Connecting to Delta Lake
Delta Lake is an open-source storage framework that enables building a format agnostic Lakehouse architecture. This document describes how to connect to Delta Lake tables in PuppyGraph.
See also Tutorials for end-to-end tutorials for connecting to different Delta Lake implementations, including Databricks.
Prerequisites
- Both the Delta Lake Metastore and Data Storage are accessible over the network from the PuppyGraph instance.
Configuration
The configuration consists of two parts: Metastore and Data Storage. Please configure them according to you Delta Lake setup.
Metastore Configuration
Unity Catalog
Configuration | Explanation |
---|---|
Databricks host | The hostname of the Databricks URL. The format is $databricks-customer-prefix.cloud.databricks.com |
Databricks token | The access token of the Databricks user. See this page for more details. |
Databricks catalog name | The catalog name under the Unity Catalog instance. See this page for more details. |
AWS Glue
Configuration | Explanation |
---|---|
Region | The region of the AWS Glue Data Catalog. Example: us-east-1 . See AWS Glue endpoints and quotas for more details. |
Use instance profile | Whether to use role-based authentication (Explicit IAM roles or instance-profile attached) |
IAM Role ARN | The ARN of the IAM role for accessing the AWS Glue Data Catalog. Required by authentication with IAM roles. |
Access key | The access key of the IAM user for accessing the AWS Glue Data Catalog. Required by authentication with IAM User Access keys. |
Secret key | The secret key of the IAM user for accessing the AWS Glue Data Catalog. Required by authentication with IAM User Access keys. |
Hive Metastore
Configuration | Explanation |
---|---|
Hive metastore URI | The URI of your Hive metastore. Format: thrift://<metastore_IP_address>:<metastore_port> . |
Data Storage Configuration
Get from metastore
There is no need to specify Storage configuration when Delta Lake uses one of the following metastore and storage combinations:
- Hive Metastore with HDFS as the storage.
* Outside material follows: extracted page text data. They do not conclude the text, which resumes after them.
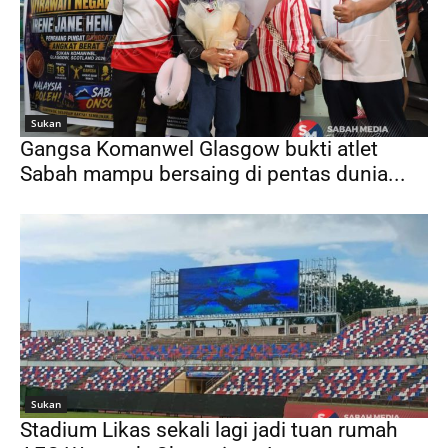
Sukan
Gangsa Komanwel Glasgow bukti atlet
Sabah mampu bersaing di pentas dunia...
Sukan
Stadium Likas sekali lagi jadi tuan rumah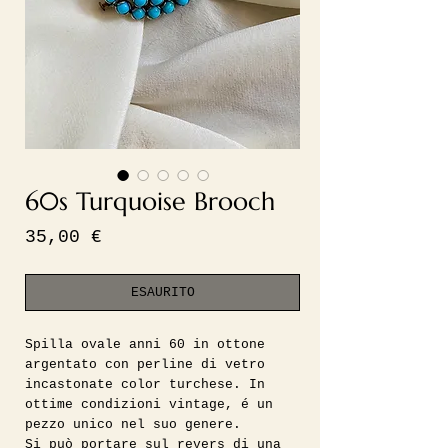
60s Turquoise Brooch
Prezzo
35,00 €
ESAURITO
Spilla ovale anni 60 in ottone
argentato con perline di vetro
incastonate color turchese. In
ottime condizioni vintage, é un
pezzo unico nel suo genere.
Si può portare sul revers di una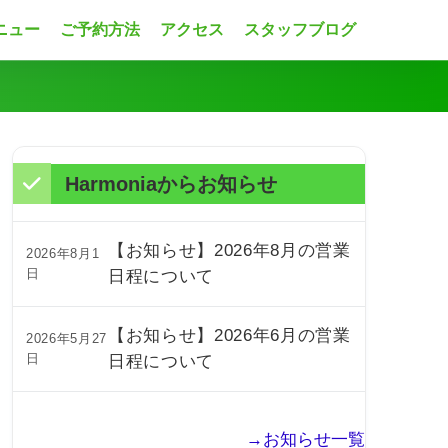
ニュー
ご予約方法
アクセス
スタッフブログ
Harmoniaからお知らせ
【お知らせ】2026年8月の営業
2026年8月1
日
日程について
【お知らせ】2026年6月の営業
2026年5月27
日
日程について
→お知らせ一覧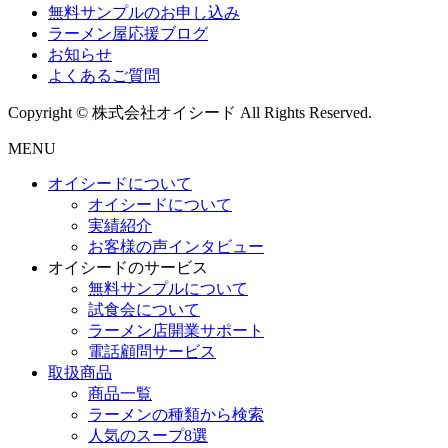
無料サンプルのお申し込み
ラーメン屋応援ブログ
お知らせ
よくあるご質問
Copyright © 株式会社オイシード All Rights Reserved.
MENU
オイシードについて
オイシードについて
実績紹介
お客様の声インタビュー
オイシードのサービス
無料サンプルについて
試食会について
ラーメン店開業サポート
電話顧問サービス
取扱商品
商品一覧
ラーメンの種類から検索
人気のスープ8選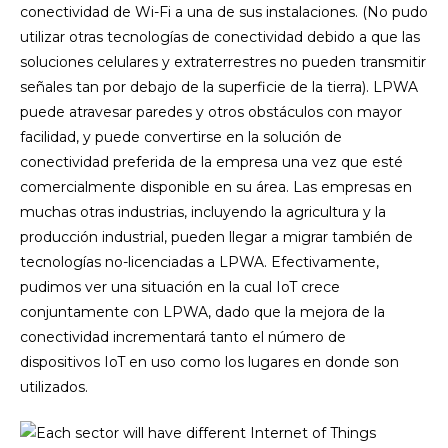
conectividad de Wi-Fi a una de sus instalaciones. (No pudo
utilizar otras tecnologías de conectividad debido a que las
soluciones celulares y extraterrestres no pueden transmitir
señales tan por debajo de la superficie de la tierra). LPWA
puede atravesar paredes y otros obstáculos con mayor
facilidad, y puede convertirse en la solución de
conectividad preferida de la empresa una vez que esté
comercialmente disponible en su área. Las empresas en
muchas otras industrias, incluyendo la agricultura y la
producción industrial, pueden llegar a migrar también de
tecnologías no-licenciadas a LPWA. Efectivamente,
pudimos ver una situación en la cual IoT crece
conjuntamente con LPWA, dado que la mejora de la
conectividad incrementará tanto el número de
dispositivos IoT en uso como los lugares en donde son
utilizados.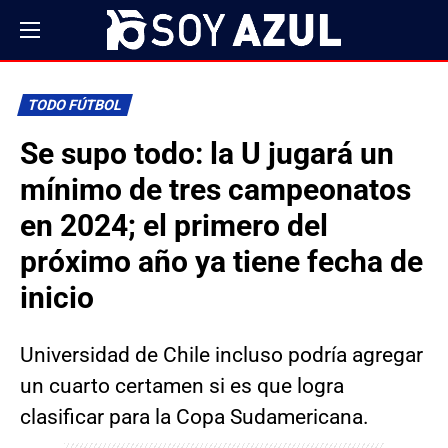
TODO FÚTBOL
Se supo todo: la U jugará un
mínimo de tres campeonatos
en 2024; el primero del
próximo año ya tiene fecha de
inicio
Universidad de Chile incluso podría agregar
un cuarto certamen si es que logra
clasificar para la Copa Sudamericana.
- Databricks Unity catalog (credential vending enabled) with AWS S3 or Azure Data Lake Gen2 as the storage.
Select Get from metastore
in the Web UI for these implementation combinations.
Amazon S3 (Simple Storage Service)
PuppyGraph supports Amazon S3 (Simple Storage Service) for Delta Lake.
Configuration | Explanation |
---|---|
Region | The region of the Amazon S3. Example: us-east-1 . See Amazon Simple Storage Service endpoints and quotas for more details. |
Use instance profile | Whether to use role-based authentication (Explicit IAM roles or instance-profile attached). |
IAM Role ARN | The ARN of the IAM role for accessing the Amazon S3. Required by authentication with IAM roles. |
Access key | The access key of the IAM user for accessing the Amazon S3. Required by authentication with IAM User Access keys. |
Secret key | The ARN of the IAM role for accessing the Amazon S3. Required by authentication with IAM User Access keys. |
Amazon S3 Compatible Storage
PuppyGraph supports S3 Compatible Storage (e.g. MinIO) for Delta Lake.
Configuration | Explanation |
---|---|
Endpoint | The S3 compatible storage endpoint. |
Access key | The access key of an IAM user for accessing the S3 compatible storage. |
Secret key | The secret key of an IAM user for accessing the S3 compatible storage. |
Enable SSL | Whether to enable SSL connection for accessing the S3 compatible storage. |
Enable path style access | Whether to use path-style access method when accessing the S3 compatible storage. |
Google Cloud Storage
PuppyGraph supports Google Cloud Storage for Delta Lake.
Configuration | Explanation |
---|---|
useComputeEngineServiceAccount | Use Compute Engine service account |
Service Account Email | Service account email address associated with your Google Cloud project |
Service Account Private Key Id | Unique identifier for the service account's private key |
Service Account Private Key | Service account's private key for authentication |
Impersonation Service Account | Impersonation service account |
Azure Data Lake Gen2
PuppyGraph supports Azure Data Lake Gen2 for Delta Lake.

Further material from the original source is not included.